Приникни, милая, к стеклу, Вглядись в таинственную мглу: Вон там за тёмною стеной Стоит, таится спутник мой. Я долго шёл, и по пятам Он тихо следовал за мной. И на углу был стройный храм. Я видел белые лучи Едва мерцающей свечи; Я видел странный бледный лик И перед ним, как раб, поник. Приникни, милая, к стеклу, Вглядись в таинственную мглу. Он за стеною там стоит, Молчит темнеющий гранит. Но мы – вдвоём с тобой, вдвоём… Мы будем жить? Мы не умрём?

 

«И смерть казалась близкой, близкой…»

И смерть казалась близкой, близкой, И в сердце был и свет, и сон. И опустились звёзды низко На полунощный небосклон. Из комнаты звучало пенье Моей тоскующей сестры. Под звёздами мои мученья Горели, как в полях костры. И пахло влагою и сеном. Хотелось землю лобызать, И, опьянившись милым тленом, Здесь на земле, дышать, дышать…

 

В тюрьме

И опять она стучит Через толщу старых плит.

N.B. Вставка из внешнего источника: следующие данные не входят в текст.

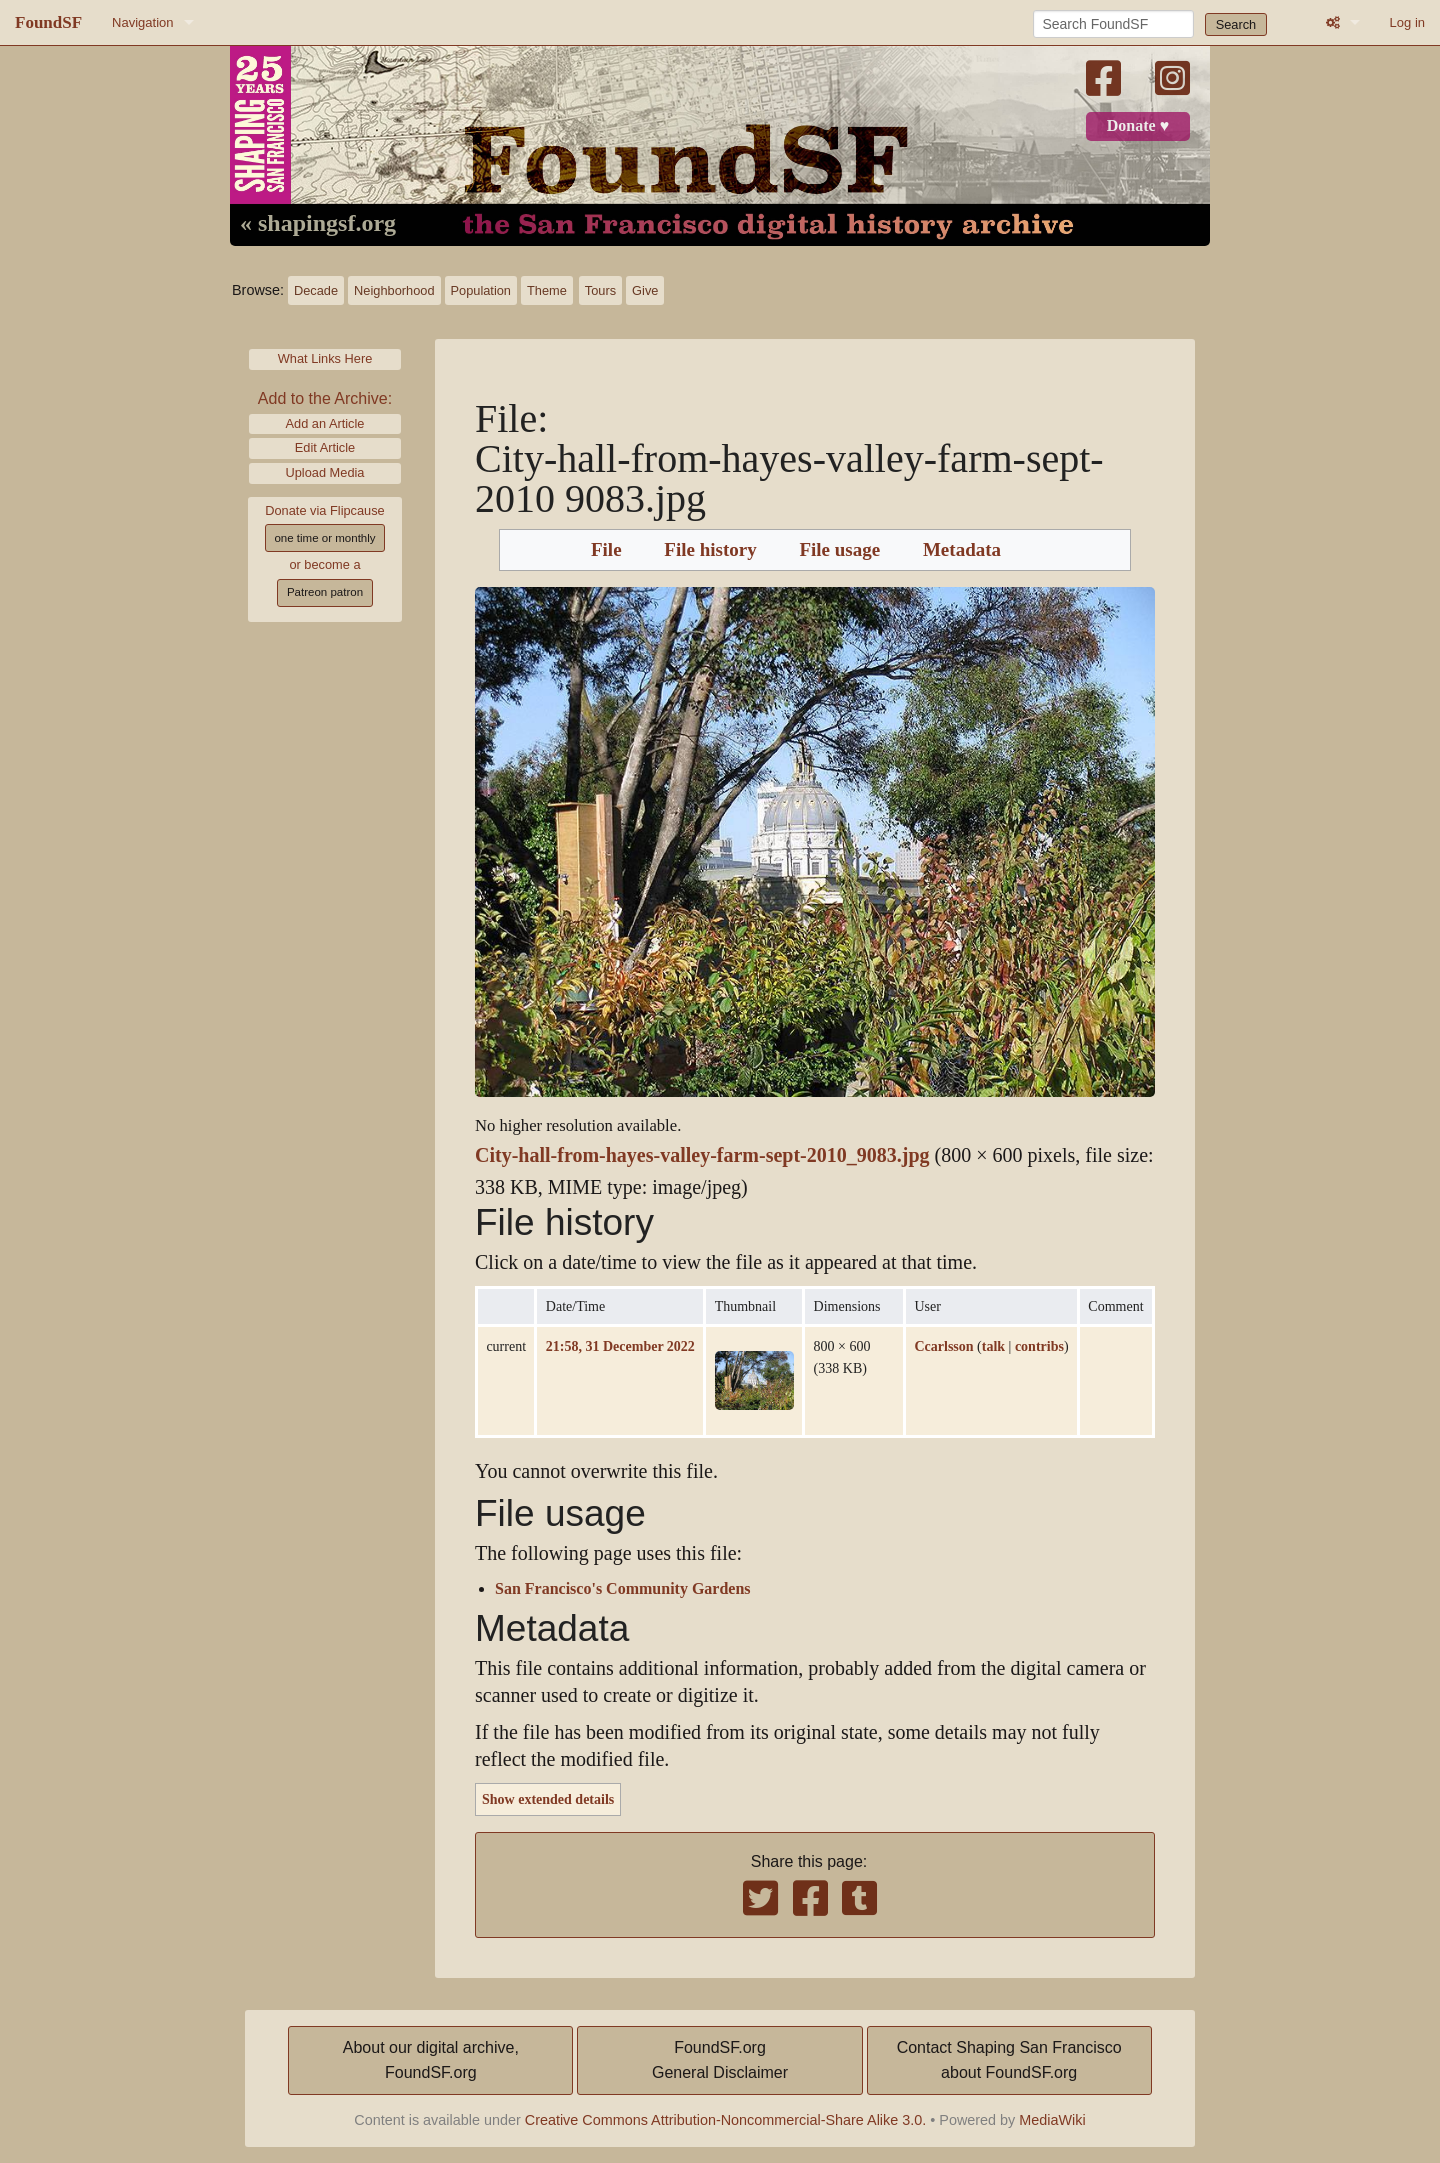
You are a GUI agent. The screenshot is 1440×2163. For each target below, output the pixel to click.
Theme (547, 290)
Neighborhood (394, 290)
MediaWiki (1052, 2120)
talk (993, 1346)
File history (710, 550)
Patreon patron (325, 592)
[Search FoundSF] (1113, 24)
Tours (600, 290)
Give (645, 290)
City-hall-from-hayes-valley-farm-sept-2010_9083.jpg (702, 1155)
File (606, 550)
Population (481, 290)
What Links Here (325, 358)
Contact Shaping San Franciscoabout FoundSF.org (1009, 2060)
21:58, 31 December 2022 (620, 1346)
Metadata (962, 550)
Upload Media (325, 472)
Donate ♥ (1138, 126)
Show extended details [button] (548, 1799)
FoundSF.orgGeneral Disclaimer (720, 2060)
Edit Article (325, 447)
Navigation (142, 22)
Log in (1407, 22)
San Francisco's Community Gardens (623, 1589)
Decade (316, 290)
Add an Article (325, 423)
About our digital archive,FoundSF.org (431, 2060)
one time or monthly (324, 538)
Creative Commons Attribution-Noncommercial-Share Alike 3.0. (726, 2120)
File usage (839, 550)
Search (1236, 24)
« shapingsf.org (318, 224)
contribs (1039, 1346)
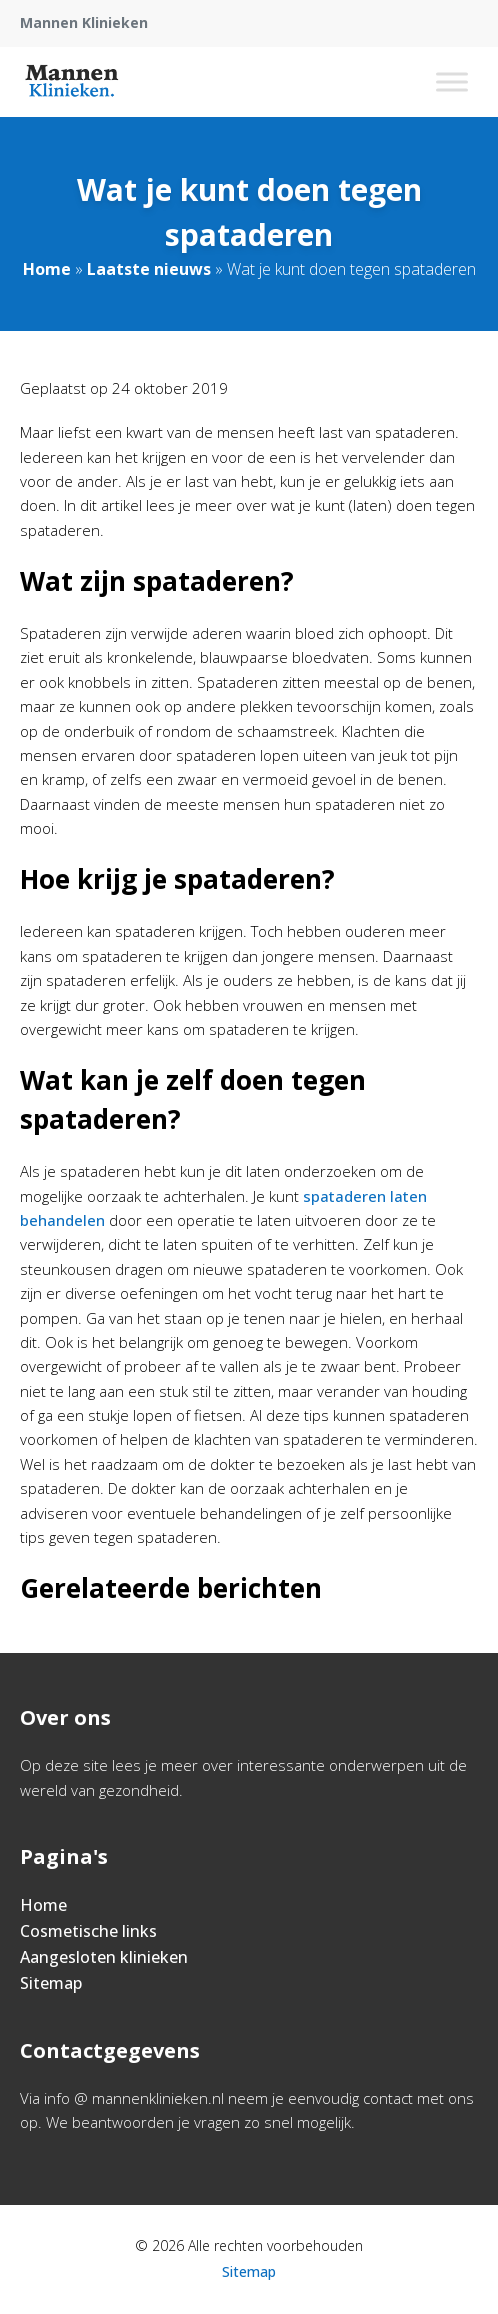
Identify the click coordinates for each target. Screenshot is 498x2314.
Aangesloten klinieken (104, 1957)
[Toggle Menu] (452, 81)
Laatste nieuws (149, 269)
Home (47, 269)
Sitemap (51, 1983)
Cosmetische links (88, 1931)
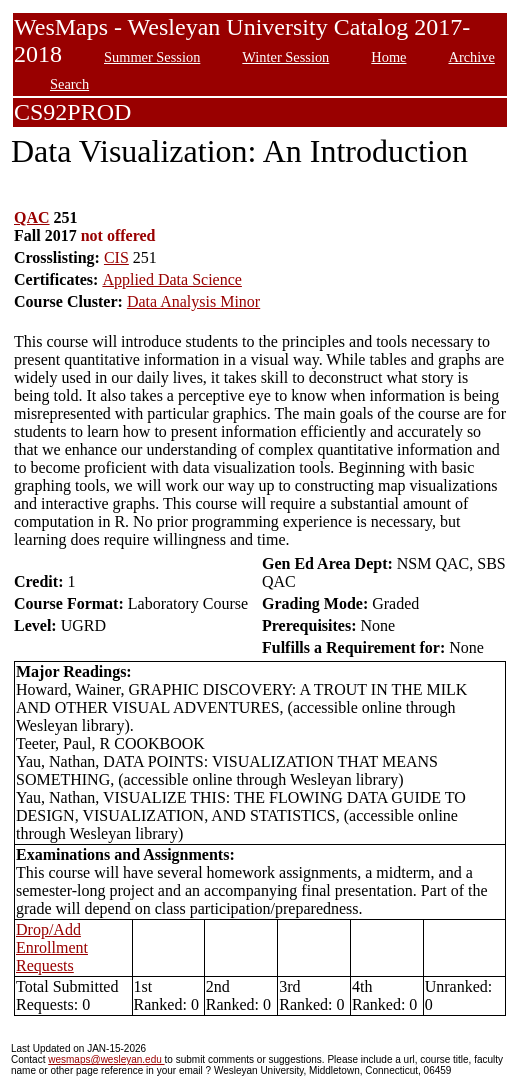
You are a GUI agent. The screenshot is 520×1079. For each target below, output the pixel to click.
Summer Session (152, 57)
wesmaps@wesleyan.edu (106, 1059)
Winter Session (285, 57)
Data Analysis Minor (193, 301)
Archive (471, 57)
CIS (116, 257)
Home (388, 57)
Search (69, 84)
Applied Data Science (172, 279)
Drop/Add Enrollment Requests (52, 947)
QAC (32, 217)
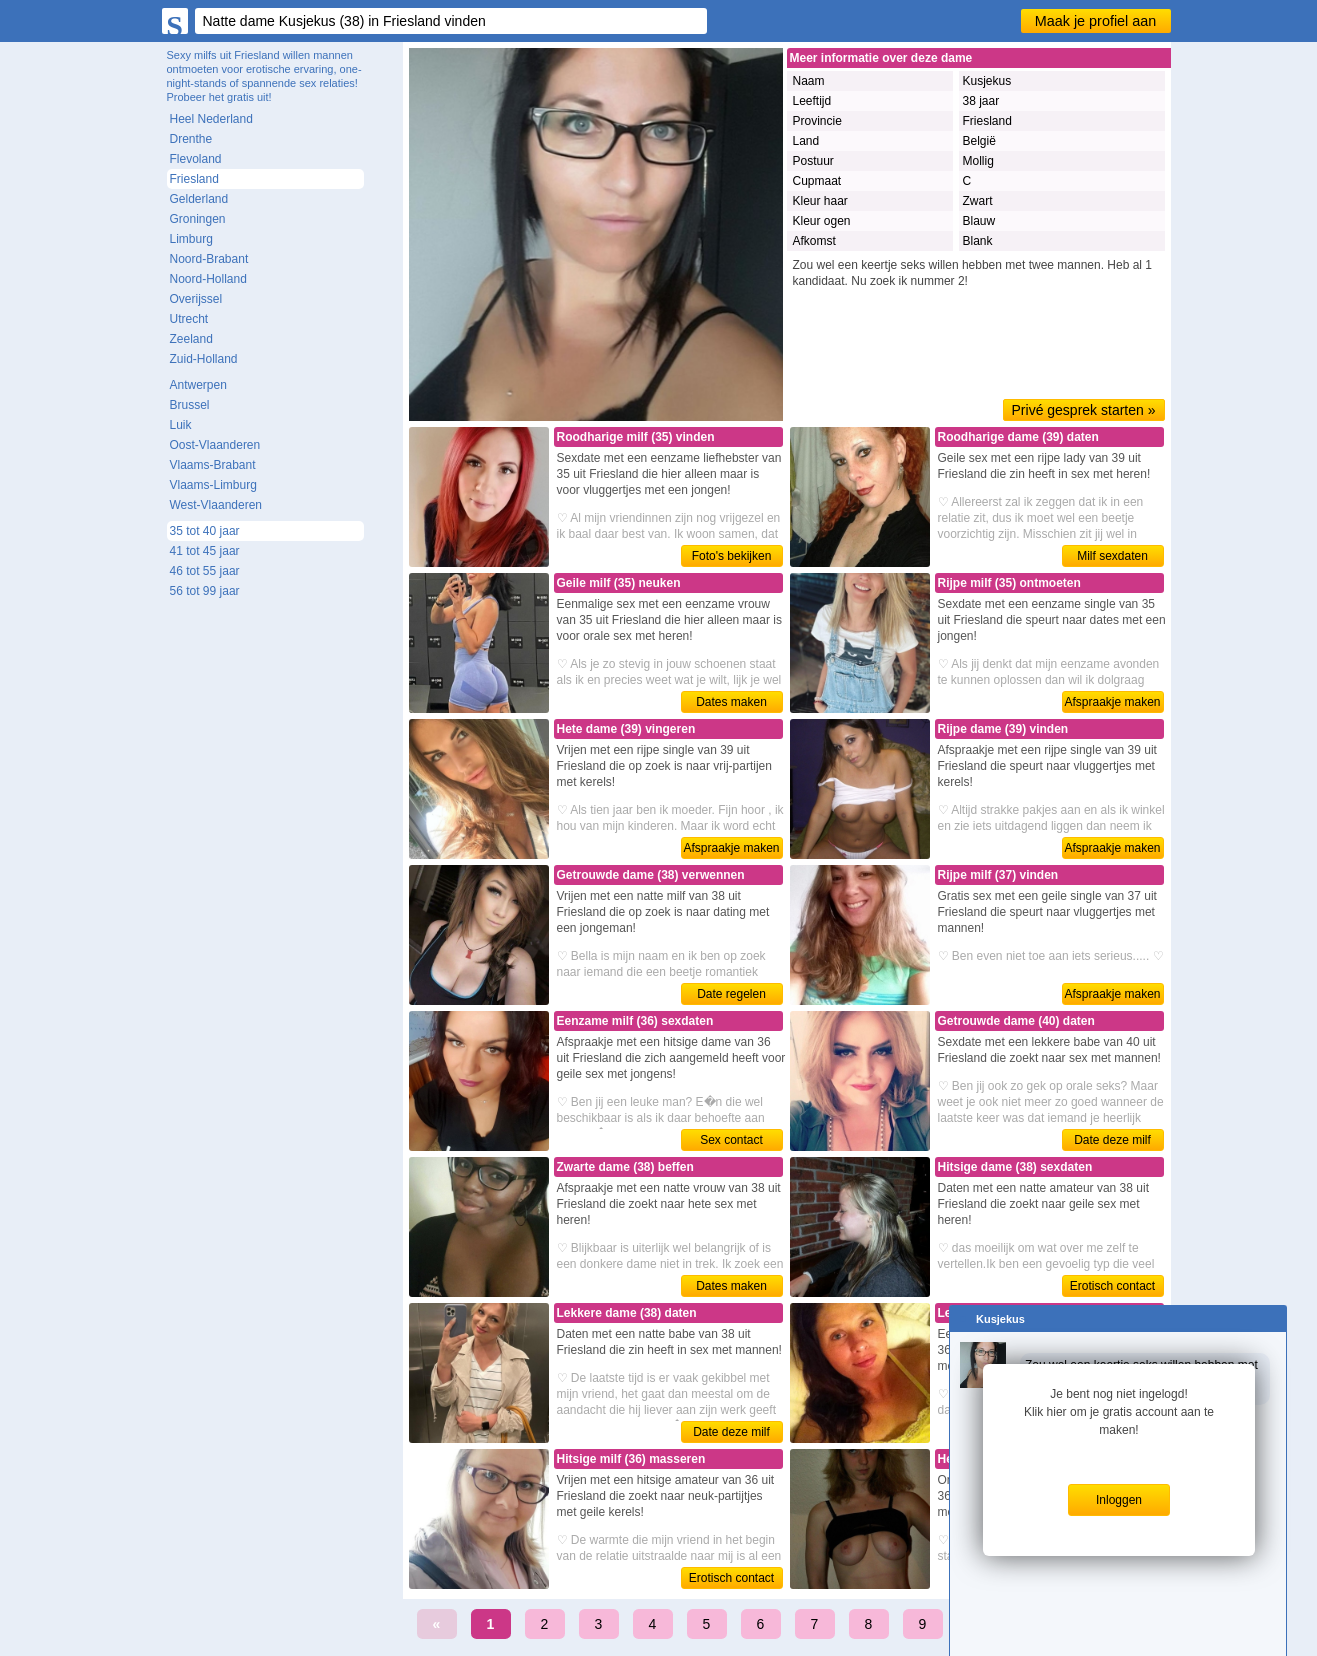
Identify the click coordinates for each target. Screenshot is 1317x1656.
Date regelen (731, 994)
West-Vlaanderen (216, 505)
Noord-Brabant (209, 259)
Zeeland (191, 339)
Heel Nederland (211, 119)
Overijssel (196, 299)
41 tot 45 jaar (205, 551)
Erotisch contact (1112, 1286)
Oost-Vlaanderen (215, 445)
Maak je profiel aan (1096, 21)
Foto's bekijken (732, 556)
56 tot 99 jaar (205, 591)
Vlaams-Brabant (213, 465)
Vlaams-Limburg (213, 485)
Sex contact (731, 1140)
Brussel (190, 405)
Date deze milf (1112, 1140)
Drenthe (191, 139)
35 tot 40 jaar (205, 531)
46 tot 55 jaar (205, 571)
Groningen (198, 219)
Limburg (191, 239)
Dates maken (731, 702)
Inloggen (1119, 1500)
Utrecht (189, 319)
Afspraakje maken (1112, 702)
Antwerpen (198, 385)
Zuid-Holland (204, 359)
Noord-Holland (208, 279)
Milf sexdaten (1112, 556)
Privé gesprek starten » (1084, 410)
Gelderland (199, 199)
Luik (181, 425)
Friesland (194, 179)
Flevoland (196, 159)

Стуком мерным, Стуком верным Сердце слабое туманит. Часовой в оконце взглянет: Тихо станет. Но опять упорный стук; Два и три, два и три — Неизвестных милых рук Мерный стук: Два и три, два и три. Только раз в моё оконце Мне пришлось – весной – при солнце Видеть ясное лицо Арестантки чернобровой… «С той поры мои оковы — Обручальное кольцо».

 

Слова

Слова и облачны, и лживы, Как на болоте злой туман; Но я – лукавый и ленивый — Их сочетаньем вечно пьян. Жилища я себе не строил И не сжимал рукой сохи, И сказкой сердце успокоил, И песней – тёмные грехи. Томление на плахе страсти Я словом оскорблял не раз; В словах не раз искал участий И соблазнял бряцаньем фраз. И пред лицом премудрой смерти, Быть может, прошепчу слова. Но даже им, друзья, не верьте: Не ими жизнь моя жива. Слова – надёжная защита И от себя, и от друзей. В могиле слов змея зарыта — Змея влюблённости моей.

 

Хрусталь

Хрусталь моей любви разбился с тонким звоном, Осколки милые звенят-поют во мне; Но снова я пленён таинственным законом: Пою любовь мою в заворожённом сне. Осколок хрусталя мне больно сердце ранит, Но хрупкость нежную люблю я вновь и вновь; Цветок мечты моей от боли томно вянет, Но славлю алую струящуюся кровь.

 

Элегия

Когда в ночной тиши приходит демон злой В мою таинственную келью, И шепчет дерзостно, нарушив мой покой, Призывы к грешному веселью; Когда с небрежностью восторженную страсть Он предлагает мне лукаво, И лживо говорит, что надо тайно пасть, Дабы вернуться к жизни правой; Когда под маскою блестящей суеты Скрывая мир уныло-дикий, Он навевает мне неверные мечты О жизни лёгкой и двуликой: Я вспоминаю дом, поля и тихий сад, Где Ты являлась мне порою, — И вновь сияет мне призывно-нежный взгляд Путеводящею звездою. И верю снова я, что путь один – любовь, И светел он, хотя и зыбок; И прелесть тайная мне снится вновь и вновь Твоих загадочных улыбок.

 

Май 1920 года

Иссякли все источники. Всё сухо И май – не май, и не жива весна. И колос пуст на пажитях. И глухо Трава шуршит – мертва и сожжена. И солнце душное – как злая рана. Томится мир в тяжёлом полусне, Как тайный мир былого океана, Раскрывшийся в безводной глубине. Так и в душе нет влаги и волненья, И смутен гул невозвратимых дней, Среди ужасного оцепененья Могилами отмеченных путей.

Май 1920

 

«Живому сердцу нет отрады…»

Живому сердцу нет отрады, Когда в бреду безумный мир, Когда земные дети рады Устроить на кладбище пир. Для них слепой, для Бога зрячий, Томится мудрый человек… Твои сомнительны удачи, Шумливый, суетливый век. И кажется порой, что где-то, В неизмеримой вышине, Для нас незримая комета Горит в потустороннем сне. И кажется, в миг пробужденья, Она падёт, как алый змей, На тёмный пир без вдохновенья Разочарованных людей.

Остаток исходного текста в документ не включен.